Saved entries:
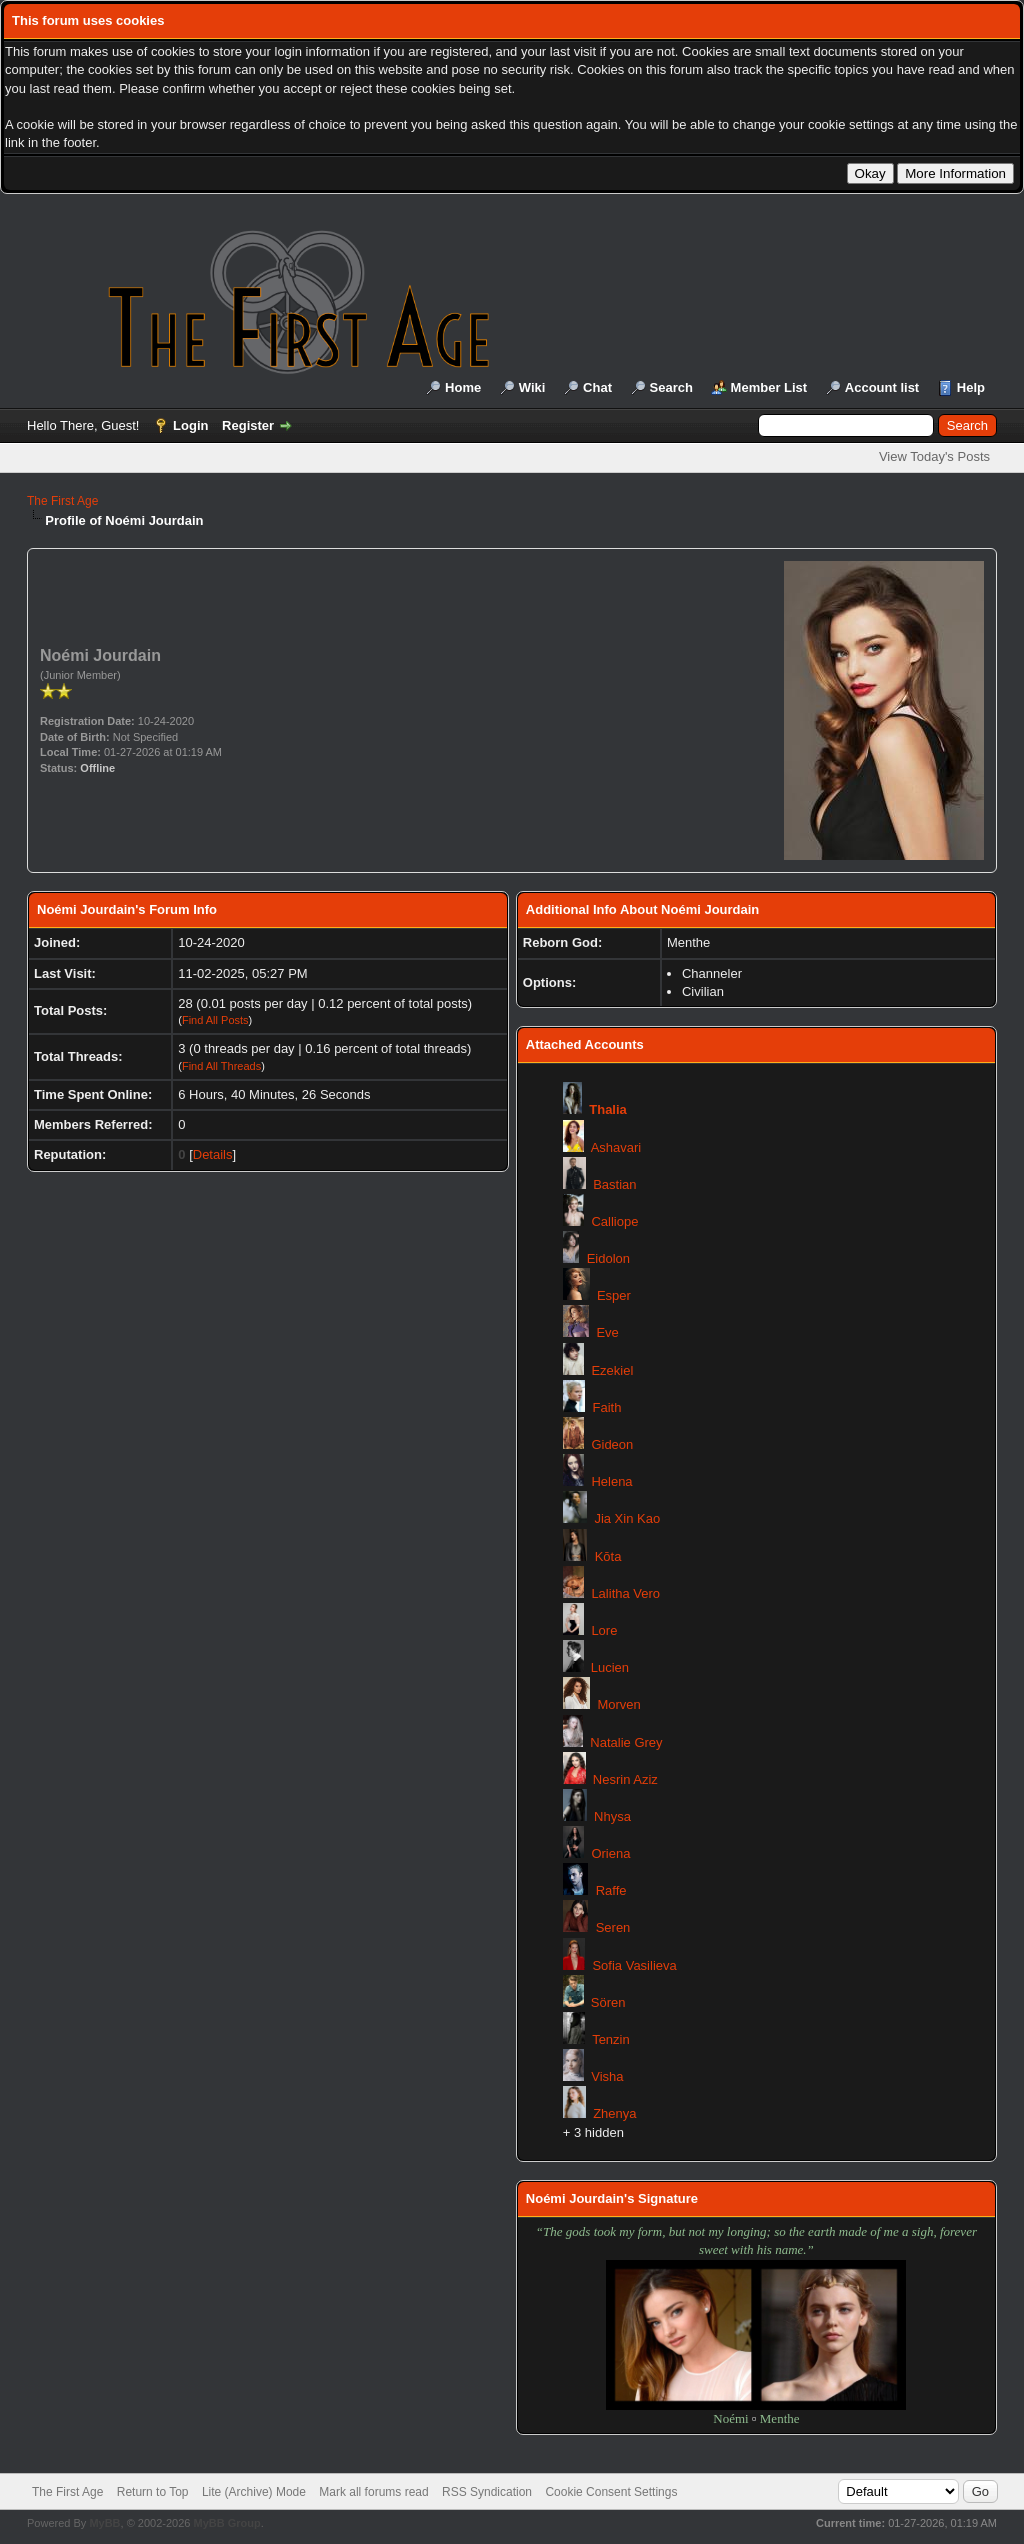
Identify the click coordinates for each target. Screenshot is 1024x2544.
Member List (769, 387)
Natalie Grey (626, 1742)
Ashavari (616, 1147)
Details (213, 1154)
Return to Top (153, 2492)
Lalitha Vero (625, 1593)
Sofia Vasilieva (634, 1965)
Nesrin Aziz (625, 1779)
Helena (611, 1481)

> **Task goal**: Your reply should consist solely of the lines above, from the opening line through the line with "Nesrin Aziz (625, 1779)", reproduced exactly and without pictures.

> **Reply**:
Identify the click coordinates for each target. Screenshot is 1024x2544.
Member List (769, 387)
Natalie Grey (626, 1742)
Ashavari (616, 1147)
Details (213, 1154)
Return to Top (153, 2492)
Lalitha Vero (625, 1593)
Sofia Vasilieva (634, 1965)
Nesrin Aziz (625, 1779)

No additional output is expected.